Cattle cruelty attracts $47,000 fine

by Beef Central, 13 December 2012

A Western Australian farmer had been fined $47,000 and faces a three-year conditional ban prohibiting him from being in charge of animals.

The sentence came after Melvin John Hettner from Kojonup pleaded guilty in the Narrogin Magistrates Court to three charges of animal cruelty brought by the RSPCA.

The ban is conditional on Mr Hettner obtaining livestock management advice. RSPCA Inspectors will supervise his property for the next three years.

In addition to the fine he has also been ordered to pay RSPCA $8500 in costs.

Mr Hettner pleaded guilty to three charges including a failure to provide proper and sufficient food to approximately 250 cattle under Section 19 (3) (d) of the Animal Welfare Act 2002, which attracted a $16,000 fine.

In addition, he pleaded guilty to a failure to comply with a direction notice issued under Section 47 (1) (j) and 47 (3) which required him to provide proper and sufficient food to the cattle and to get veterinary advice, which attracted a $5000 fine, and finally continuing for a period of 52 days to not comply with that direction under Section 79 of the Animal Welfare Act 2002 $26,000 fine.

RSPCA Inspectors and a Department of Agriculture and Food WA veterinarian attended Mr Hetttner’s properties on a number of occasions between February and May 2011 and observed numerous animal welfare issues relating to lack of feed for the cattle. They also reported that many of the animals were in poor to very poor condition.

On 5 December 2011, Melvin Hettner’s brother, Brenton Hettner, was found guilty of animal cruelty and banned from owning livestock for three years. He was also fined $15,000 and ordered to pay costs of almost $24,000 to the RSPCA.
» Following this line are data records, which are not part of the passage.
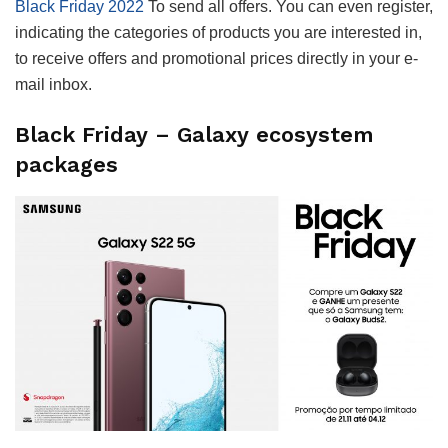
Black Friday 2022
To send all offers. You can even register,
indicating the categories of products you are interested in,
to receive offers and promotional prices directly in your e-
mail inbox.
Black Friday – Galaxy ecosystem
packages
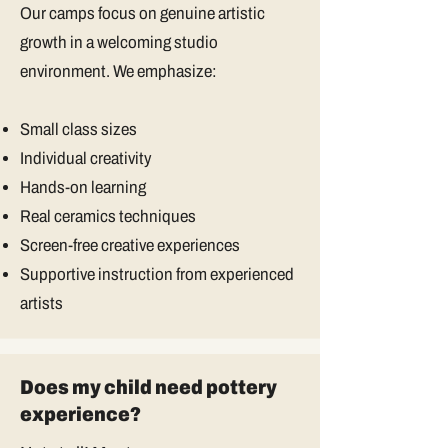
Our camps focus on genuine artistic
growth in a welcoming studio
environment. We emphasize:
Small class sizes
Individual creativity
Hands-on learning
Real ceramics techniques
Screen-free creative experiences
Supportive instruction from experienced
artists
Does my child need pottery
experience?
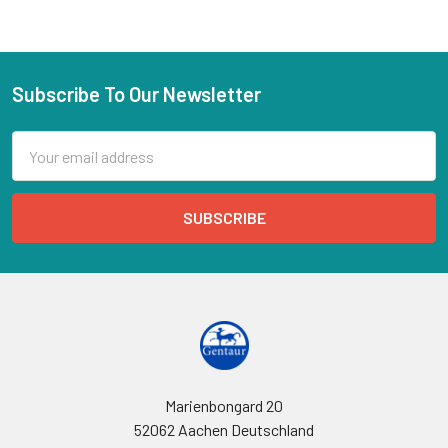
Subscribe To Our Newsletter
Email
Address
Marienbongard 20
52062 Aachen Deutschland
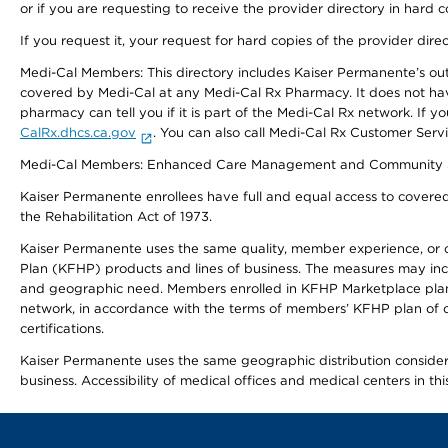
or if you are requesting to receive the provider directory in hard
If you request it, your request for hard copies of the provider dir
Medi-Cal Members: This directory includes Kaiser Permanente’s o
covered by Medi-Cal at any Medi-Cal Rx Pharmacy. It does not h
pharmacy can tell you if it is part of the Medi-Cal Rx network. I
CalRx.dhcs.ca.gov
. You can also call Medi-Cal Rx Customer Ser
Medi-Cal Members: Enhanced Care Management and Community Support
Kaiser Permanente enrollees have full and equal access to covered s
the Rehabilitation Act of 1973.
Kaiser Permanente uses the same quality, member experience, or cost
Plan (KFHP) products and lines of business. The measures may inc
and geographic need. Members enrolled in KFHP Marketplace plans h
network, in accordance with the terms of members’ KFHP plan of c
certifications.
Kaiser Permanente uses the same geographic distribution considerat
business. Accessibility of medical offices and medical centers in th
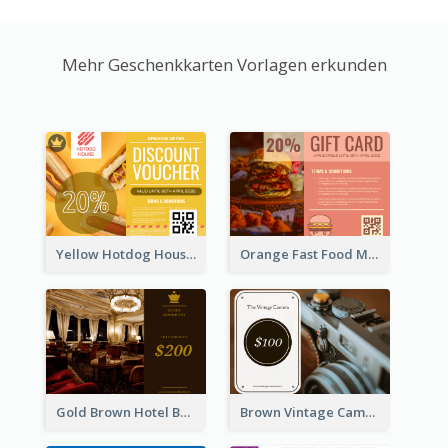
Mehr Geschenkkarten Vorlagen erkunden
Yellow Hotdog House Sales Gift Card
Orange Fast Food Meal Discount Coupon Design
Gold Brown Hotel Booking Gift Card
Brown Vintage Camera Sale Gift Card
In her sentencing remarks, Magistrate Watt said that “For a considerable period your animals were suffering. Your awareness should have been heightened by RSPCA’s prior involvement. You were also aware of the prosecution of your brother.  You showed little concern and no understanding that there was an issue.”

A statement from the RSPCA said the prosecution counsel informed the Court that when Mr Hettner finally got a veterinarian out to his property, he failed to provide to her a copy of a pathology report showing that his cattle were near death.

Moreover, he told the vet that the blood results showed that there were no mineral deficiencies – in direct contrast to the actual findings of the report.